DEARBORN — The city and surrounding area lost a familiar and friendly face within the community in Art Hughes, of Plymouth, following his death on Sept. 27.
Hughes died at the age of 82 due to complications of temporal arteritis.
He was the former owner of Dearborn Farm Market, 2645 Monroe, from 1983 until 2018 when it was sold to an undisclosed owner.
Hughes and then-business partner Doug Hirvela opened Dearborn Farm Market and Trentwood Farm Market in Woodhaven. Hughes’ son Patrick Hughes bought the Woodhaven store from his father and opened another location called Trentwood Farms in Southgate.
Art Hughes retired from owning the Dearborn market in December after 35 years.
“He still continued to look in on us at our Woodhaven and Southgate location to help out and offer guidance,” the Trentwood Farms Facebook page read on Sept. 28. “Art was always contributing to Dearborn and surrounding communities by participating in fundraisers, donation drives and events. We will continue to carry on his legacy and appreciate all that he created for us.”
The medical issues began for Art Hughes at age 33 when he survived stage three cancer. In February, he became blind due to the temporal arteritis. His health worsened after being admitted to the hospital for a collapsed lung on Sept. 20.
Art Hughes leaves his wife, Ellen; their eight children Cathy, Lorrie, Ann, Greg, Tim, Kelly, Christine and Patrick; 26 grandchildren; and 11 great-grandchildren.
Funeral services were held Oct. 2 at Our Lady of Good Counsel Catholic Church, 47650 N. Territorial Road in Plymouth.

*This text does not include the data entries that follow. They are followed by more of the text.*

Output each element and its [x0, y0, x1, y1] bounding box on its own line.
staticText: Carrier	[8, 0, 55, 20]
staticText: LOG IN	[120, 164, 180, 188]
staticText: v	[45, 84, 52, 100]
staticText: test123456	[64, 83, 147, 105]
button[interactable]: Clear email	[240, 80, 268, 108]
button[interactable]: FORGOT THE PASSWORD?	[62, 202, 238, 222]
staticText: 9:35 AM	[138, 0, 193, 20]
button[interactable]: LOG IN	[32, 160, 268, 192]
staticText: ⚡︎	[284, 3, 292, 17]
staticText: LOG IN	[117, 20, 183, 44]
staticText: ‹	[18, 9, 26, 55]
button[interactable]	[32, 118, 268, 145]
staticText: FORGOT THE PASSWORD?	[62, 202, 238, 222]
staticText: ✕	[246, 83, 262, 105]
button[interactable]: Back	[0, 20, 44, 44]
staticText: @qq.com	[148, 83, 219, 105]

He was laid to rest at Interment Holy Sepulchre Cemetery, 258000 W. 10 Mile Road in Southfield. In lieu of flowers memorials may be made to Special Olympics Michigan or St. Vincent de Paul, according to the obituary.

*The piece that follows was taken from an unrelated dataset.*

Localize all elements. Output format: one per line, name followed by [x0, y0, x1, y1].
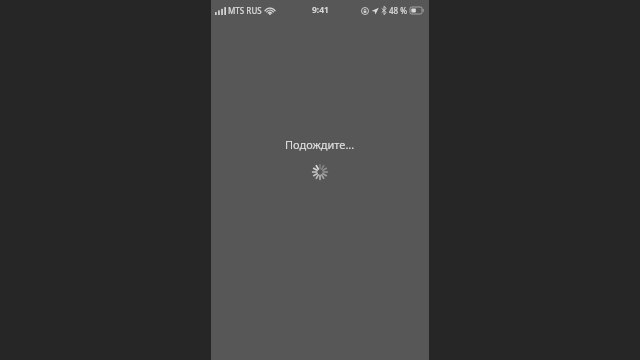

Throughout the years, Art and Ellen Hughes were involved and committed to several local charities including Muscular Dystrophy Association, Dearborn Firefighters Burn Drive, Dearborn Police charities, Dearborn Goodfellows, Dearborn Exchange Club, Dearborn Schools and local Girl Scouts troops.
Dearborn Fire Battalion Chief Steve Worden praised the charity work of the couple saying they also helped youth hockey teams, Special Olympics, area churches, schools and the homeless.
“Over the years Art has become a very close friend of mine and took a particular interest in our charity, the Burn Drive,” Worden said in 2018. “He provided our corn on the cob for our Homecoming fundraiser and helped deliver the thousands of pumpkins we sell at our Pumpkin Patch. He can always be counted on and will be missed by the community!”
Worden added that the Hugheses also served hundreds of families in need with food and fruit baskets and employed hundreds of local youth.
Reflecting on his friend’s death, Worden said he will remember Hughes as a “nice, giving person who was always willing to give back to the community and fire department charity.” The two first met 22 years ago when Worden shopped at Dearborn Farm Market and remained close family friends.
“What I am going to miss the most is Art’s concern for others and his smile when we walked into the store — which is the main reason I went to the store, to see him every day,” Worden said. “Art was a beautiful person and always so caring to me and my family. He always put himself last.”